▶ **Prompt**
For the entries that follow, retype exactly the lines from the one containing "Qui est-ce ?" to the one containing "PayPal, ЮMoney", inclusive, and only those. Images stay out of the copy.

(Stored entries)

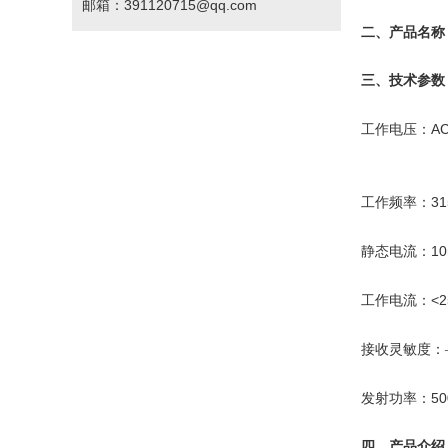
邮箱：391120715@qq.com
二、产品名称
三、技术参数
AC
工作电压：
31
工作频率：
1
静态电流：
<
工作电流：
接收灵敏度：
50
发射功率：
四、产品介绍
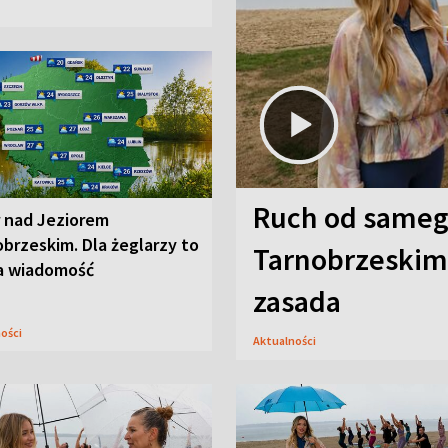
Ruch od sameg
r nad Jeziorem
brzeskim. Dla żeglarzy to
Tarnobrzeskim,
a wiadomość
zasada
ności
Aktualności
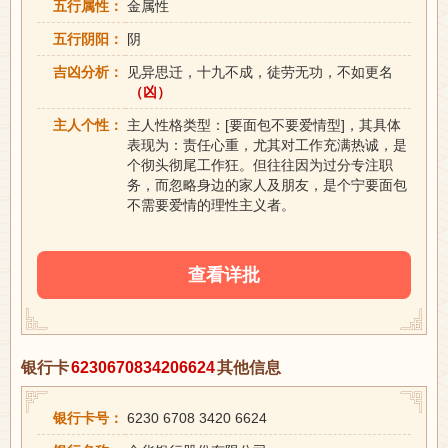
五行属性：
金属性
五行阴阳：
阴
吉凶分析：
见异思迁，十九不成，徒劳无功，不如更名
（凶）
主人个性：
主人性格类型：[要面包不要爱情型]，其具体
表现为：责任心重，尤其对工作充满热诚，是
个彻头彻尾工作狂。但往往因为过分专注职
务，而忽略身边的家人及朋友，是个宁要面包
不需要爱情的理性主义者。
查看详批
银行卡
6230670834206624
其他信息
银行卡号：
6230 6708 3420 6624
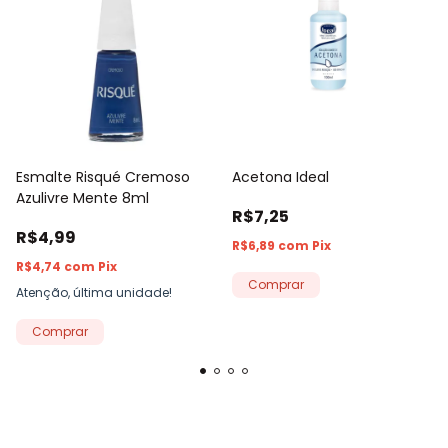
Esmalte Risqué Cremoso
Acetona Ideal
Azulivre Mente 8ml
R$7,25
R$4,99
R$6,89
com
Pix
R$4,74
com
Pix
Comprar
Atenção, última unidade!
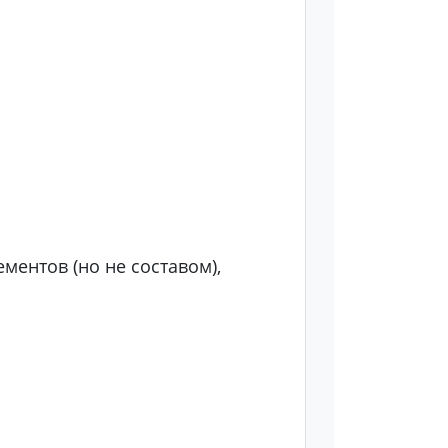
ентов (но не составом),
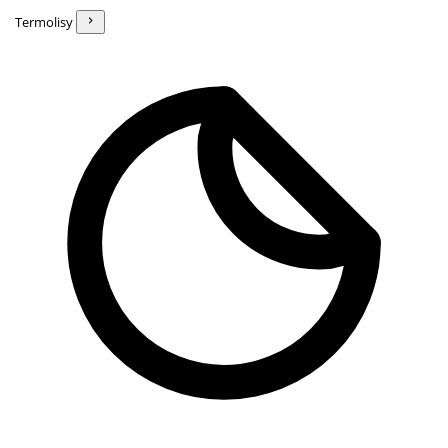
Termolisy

---

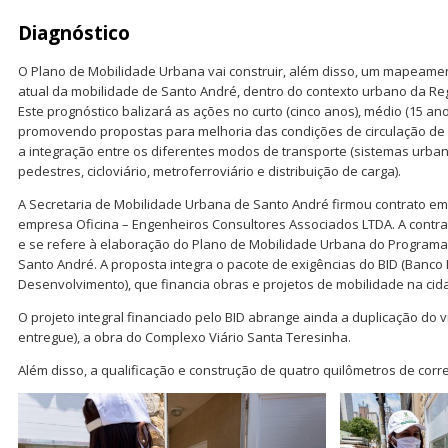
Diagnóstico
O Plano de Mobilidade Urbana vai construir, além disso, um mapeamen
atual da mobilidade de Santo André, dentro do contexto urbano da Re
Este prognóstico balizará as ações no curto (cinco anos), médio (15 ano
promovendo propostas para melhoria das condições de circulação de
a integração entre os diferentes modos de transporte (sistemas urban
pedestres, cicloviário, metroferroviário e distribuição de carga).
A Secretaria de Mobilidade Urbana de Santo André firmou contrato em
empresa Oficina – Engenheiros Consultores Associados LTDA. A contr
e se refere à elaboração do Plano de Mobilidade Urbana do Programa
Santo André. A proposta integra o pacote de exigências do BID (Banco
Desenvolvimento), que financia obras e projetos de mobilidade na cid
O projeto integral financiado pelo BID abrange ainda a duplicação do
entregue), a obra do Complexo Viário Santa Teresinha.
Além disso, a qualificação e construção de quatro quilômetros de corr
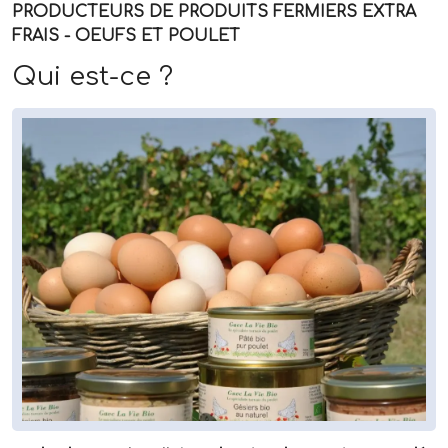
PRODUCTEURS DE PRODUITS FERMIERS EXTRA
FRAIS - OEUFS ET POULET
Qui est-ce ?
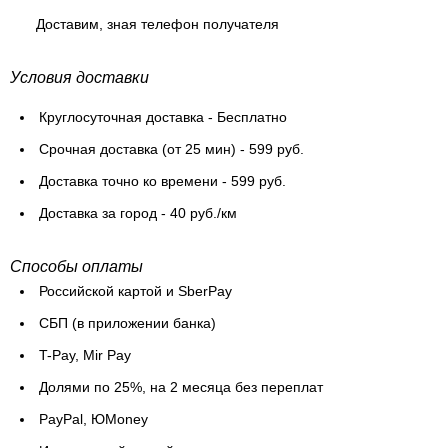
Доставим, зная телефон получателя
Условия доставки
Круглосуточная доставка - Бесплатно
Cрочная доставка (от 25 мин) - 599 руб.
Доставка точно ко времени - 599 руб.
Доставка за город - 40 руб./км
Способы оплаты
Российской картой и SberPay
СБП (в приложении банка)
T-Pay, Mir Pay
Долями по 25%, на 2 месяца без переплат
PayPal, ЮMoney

▶ **Solution**
Qui est-ce ?
Доставим, зная телефон получателя
Условия доставки
Круглосуточная доставка - Бесплатно
Cрочная доставка (от 25 мин) - 599 руб.
Доставка точно ко времени - 599 руб.
Доставка за город - 40 руб./км
Способы оплаты
Российской картой и SberPay
СБП (в приложении банка)
T-Pay, Mir Pay
Долями по 25%, на 2 месяца без переплат
PayPal, ЮMoney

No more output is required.